From: Horse 'Equus'
Horse Behaviour Characteristics
Horses are herd animals and even the domesticated horse will still retain their natural basic instincts. Training, temperament and age can all play a part in the way a horse will handle a situation.
This is behaviour that the horse has learnt through either watching another horse, training or from its own experiences. Horses are quick learners and if there is a positive reward to a certain act they will often repeat it. For example if a horse bangs its front feet against the stable door and then gets fed then it will associate banging the door with the reward action of getting food. Other examples can include barging through electric fences, opening stable doors, entering the feed room.
Horses use different vocal noises to communicate with one another, sounds can include nicker, neigh, snort, blowing and squealing.
Fright and Flight
Horses are prey animals and have developed quick responses to danger and will run away from the predator or with a domestic horse anything that the horse feels could be danger to them. This can often be seen with:
Horses can sleep lying down or standing up, thanks to a unique locking mechanism within the Patella. Domestic horses will often sleep very soundly lying down in a stable and horses within a group out at grass will often take it in turn to lye down to sleep as there will be a horse on look out who is watching out for predator.
Some horses need regular exercise especially fit, young or excitable horses which can be prone to becoming more exuberant when they are not in consistent work due to the energy reserves building up within the horse. Horses will often use bucking, spooking and other cheeky behaviour to release this built up energy and so careful monitoring of food and work programme's must be undertaken.
The Young Or Inexperienced Horse
Horses become confident and learn from positive experiences. Many young or inexperienced horses become anxious because they are uncertain and therefore more suspicious of new objects, sounds or new situations. By taking an experienced horse with you can be a great way to instill confidence into an uncertain youngster, for example if there is an object that your horse is not sure of then the schoolmaster can lead the way and the youngster can follow, you can use this technique with many things from jumping a little ditch on a cross country session to crossing a shallow stream out on a hack.
Horses are herd animals and love the company of one another within a group. In any group of horses there will be a pecking order with the dominant horse using its body language to communicate its wishes through to the rest of the herd. With domestic horses this can be easily observed with horses at grass at feeding time where the dominant horse of the group will be able to easily push the other members of the herd away. The dominant horse will use body language like putting its ears back, swishing its tail, kicking out and lunging at a horse that is either in the way or trying to intrude.
Horses roll all year round to help improve their coat condition and also for enjoyment. Rolling is great way to shift those dead hairs and make way for the new, this is especially noticed in the spring when the horse sheds its winter coat. By rolling horses are also able to add dirt into there coats which all helps them to achieve a thick, greasy and therefore warm coat for the winter.

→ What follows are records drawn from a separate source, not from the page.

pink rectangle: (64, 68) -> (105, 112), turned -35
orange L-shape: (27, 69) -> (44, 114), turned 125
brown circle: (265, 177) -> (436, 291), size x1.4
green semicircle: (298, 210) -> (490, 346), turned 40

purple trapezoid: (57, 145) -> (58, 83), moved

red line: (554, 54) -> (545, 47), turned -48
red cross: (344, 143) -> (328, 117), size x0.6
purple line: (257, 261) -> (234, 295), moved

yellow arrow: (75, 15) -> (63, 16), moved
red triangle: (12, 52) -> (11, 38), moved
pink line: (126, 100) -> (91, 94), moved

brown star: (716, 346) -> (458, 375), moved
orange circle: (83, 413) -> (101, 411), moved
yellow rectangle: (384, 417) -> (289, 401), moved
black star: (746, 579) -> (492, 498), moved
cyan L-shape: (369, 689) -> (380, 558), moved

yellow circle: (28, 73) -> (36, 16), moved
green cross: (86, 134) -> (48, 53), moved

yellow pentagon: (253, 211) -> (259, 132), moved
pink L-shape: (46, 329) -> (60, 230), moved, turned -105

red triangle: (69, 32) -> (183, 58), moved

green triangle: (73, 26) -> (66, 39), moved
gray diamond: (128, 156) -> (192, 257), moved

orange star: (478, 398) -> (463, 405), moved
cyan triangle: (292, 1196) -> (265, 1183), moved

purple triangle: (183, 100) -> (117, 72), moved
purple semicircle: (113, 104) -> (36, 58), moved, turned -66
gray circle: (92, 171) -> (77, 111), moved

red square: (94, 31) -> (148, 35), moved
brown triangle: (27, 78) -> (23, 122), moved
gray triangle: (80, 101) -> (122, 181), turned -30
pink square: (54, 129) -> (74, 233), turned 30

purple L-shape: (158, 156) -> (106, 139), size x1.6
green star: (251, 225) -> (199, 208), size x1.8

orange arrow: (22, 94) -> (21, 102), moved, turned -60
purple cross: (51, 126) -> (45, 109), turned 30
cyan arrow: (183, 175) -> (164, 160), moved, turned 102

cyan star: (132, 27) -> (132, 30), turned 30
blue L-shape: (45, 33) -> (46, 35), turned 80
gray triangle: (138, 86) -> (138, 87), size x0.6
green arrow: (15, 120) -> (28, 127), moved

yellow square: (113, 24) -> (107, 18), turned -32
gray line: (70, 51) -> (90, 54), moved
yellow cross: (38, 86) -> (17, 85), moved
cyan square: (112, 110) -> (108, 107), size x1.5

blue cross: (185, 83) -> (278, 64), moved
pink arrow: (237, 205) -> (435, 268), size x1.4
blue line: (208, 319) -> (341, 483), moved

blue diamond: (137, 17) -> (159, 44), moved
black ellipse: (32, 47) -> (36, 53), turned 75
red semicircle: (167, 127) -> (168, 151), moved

Excessive rolling can be a sign of discomfort such as that caused by colic.
Domestic horses use grooming for social and practical purposes, for example a mare will groom her foal to bond with it.
Spooky Object Training
Practicing with unusual objects, within an arena can help to prepare the horse with certain spooky situations that may be encountered, for example you can practice walking past bin bags. Always have an experienced instructor with you when you attempt this type of training.
Extrovert or Introvert
Every horse is a very unique and special individual with some horses being very fearful and others immensely dominant. By knowing your horses individual characteristics and behaviour will help you to achieve a successful training strategy and partnership.